A Black Woman Traces Her Nazi Heritage
In My Grandfather Would Have Shot Me, adoptee Jennifer Teege recounts her journey of discovery after learning her biological grandfather was mass murderer Amon Goeth.
Erin Aubry Kaplan
The first thing to know about Jennifer Teege and journalist Nikola Sellmair’s My Grandfather Would Have Shot Me: A Black Woman Discovers Her Family’s Nazi Past is this: The main title, compelling as it is, doesn’t accurately reflect this book. Not because infamous Nazi commandant and war criminal Amon Goeth, whom Jennifer Teege discovers in mid-life is her grandfather, wouldn’t have shot a black person like her — he almost certainly would have. It’s just that the title is the only remotely sensational thing about this memoir – a discomfiting but clear-eyed journey of self-discovery and identity reconciliation that first-time author Teege relates with admirable straightforwardness and equanimity, and nary a shred of sensationalism. Given the inherent horror of any Holocaust story and the sheer number of them published, it’s quite a feat.
The journey begins in 2008, when Teege stumbles across a biography of her biological mother. Monika Hertwig, born Monika Goeth, is described as the daughter of a mass murderer named Amon Goeth who oversaw the Plaszow concentration camp in Nazi-occupied Poland during World War II. Teege is black – her birth father is Nigerian – and though she was adopted by a German family at age 7 and lost touch with her first family, her memories of them are vivid, if incomplete. Skimming the book, she recognizes another name and face: her grandmother Ruth Irene Goeth, the biological relative she loved most as a child. Monika is the product of Ruth Irene’s longtime love affair with Amon Goeth, a man Teege never knew anything about — until now. Like most adoptees, she’s always had plenty of questions about her birth family; she just didn’t expect to get these answers.
One of the notable things about this book is how the narrative continues to surprise. Teege, who works in advertising, comes off as serious-minded, a planner and a doer who doesn’t like to leave anything to chance.Yet each revelation about Amon Goeth reverberates throughout the family chain and forces her to reevaluate what she thinks she knows, and feels, about her German relatives. One by one, the dots keep connecting, and to her credit, Teege never averts her gaze. She wrestles openly with big questions that really have no answers, chiefly how her grandmother or anyone could have embraced someone as monstrous as Amon. And if Teege loves Ruth Irene, which she does, what does that say about her? What are the limits of forgiveness?
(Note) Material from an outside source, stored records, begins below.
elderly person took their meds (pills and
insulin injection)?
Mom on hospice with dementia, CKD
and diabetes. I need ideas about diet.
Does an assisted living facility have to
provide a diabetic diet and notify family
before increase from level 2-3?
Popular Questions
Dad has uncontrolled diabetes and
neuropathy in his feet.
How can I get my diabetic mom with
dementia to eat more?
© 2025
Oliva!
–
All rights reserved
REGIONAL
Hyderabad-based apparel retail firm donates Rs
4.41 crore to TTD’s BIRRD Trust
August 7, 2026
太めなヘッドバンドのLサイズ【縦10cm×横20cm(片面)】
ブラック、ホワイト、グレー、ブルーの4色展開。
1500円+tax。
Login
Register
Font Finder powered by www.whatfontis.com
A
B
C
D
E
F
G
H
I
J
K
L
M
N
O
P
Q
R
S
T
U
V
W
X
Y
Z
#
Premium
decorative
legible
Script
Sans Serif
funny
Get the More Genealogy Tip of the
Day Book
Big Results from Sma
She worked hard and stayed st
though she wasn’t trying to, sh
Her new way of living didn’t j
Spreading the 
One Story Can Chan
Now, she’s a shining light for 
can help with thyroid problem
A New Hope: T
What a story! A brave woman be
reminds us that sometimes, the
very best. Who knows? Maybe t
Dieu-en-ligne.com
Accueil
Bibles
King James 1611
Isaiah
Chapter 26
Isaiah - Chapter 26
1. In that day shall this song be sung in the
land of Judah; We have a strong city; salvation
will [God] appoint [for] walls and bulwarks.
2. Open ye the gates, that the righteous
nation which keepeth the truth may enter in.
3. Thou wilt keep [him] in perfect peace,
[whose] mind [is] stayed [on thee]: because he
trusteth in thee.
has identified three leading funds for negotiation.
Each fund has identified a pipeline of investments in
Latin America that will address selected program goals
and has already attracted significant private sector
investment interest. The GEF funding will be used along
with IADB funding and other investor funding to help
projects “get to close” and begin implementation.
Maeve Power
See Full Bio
For all the gruesome history covered in this book about Amon Goeth – he was memorably played by Ralph Fiennes in the movie Schindler’s List—the overall story is subtler than that. Armed with her new knowledge, Teege must reassess not just the relationships in her family but also her own relationship to the darkest chapter in German history, something that had previously been an abstraction. In all of this, Teege suffers a kind of loss – of innocence, of the memory of her beloved grandmother – which compounds the devastation of visiting the sites of death camps in Poland and Germany that Amon Goeth oversaw. Those scenes are rendered even more surreal because it seems so improbable that Teege, a black woman, would have any connection to the seat of Nazi power. Yet she does.
The question of race is a missed opportunity here, another reason that the title is somewhat misleading. Though she talks a lot about feeling abandoned as a child, Teege mentions blackness rarely – there’s a brief, unemotional meeting with her Nigerian father, and a walking tour through the African immigrant section of Paris in which she admits to feeling comfortable in her own skin in a way she never had in her native Germany. Those moments notwithstanding, this book is almost entirely about a 38-year-old adopted German woman a few generations removed from the Holocaust who, in unravelling the long-standing mystery of her biological family, finally grasps the enormity of the Holocaust in personal terms. That’s a worthy and compelling story. But when all was said and written, I found myself wishing that Teege (along with journalist Nikola Sellmair, who weaves in research and acts as a kind of Greek chorus to Teege’s narrative) could have shaded that story with more emotional and historical specifics about race and its role in the Holocaust, and in Germany today. That Teege turns out to be the descendant of one of the most brutally racist death camp commandants of the Third Reich is a fantastic and unsettling irony that’s set forth but never really explored.
I was first annoyed by the dual, sometimes dueling narratives of Teege and Sellmair; it felt like Teege’s account was being fact-checked or instantly reinterpreted on the page, and it intruded on the sense of singular perspective so crucial to memoir. But as the book goes on, Sellmair becomes an indispensable counterpoint, filling in important historical context and clarifying Teege as a character via interviews with friends and family. We realize that Teege herself is not quite a reliable narrator, which, far from being a problem, is part of her appeal. She is determined and rational, but also weighed down by depression, confused and withdrawn. Sometimes she glosses over things or contradicts herself. By the end of the book her discovery is complete but haunts her, and likely always will. “What is family?” she wonders. “Is it something we inherit, or something we build?” It is both, of course. And very often something completely out of our hands.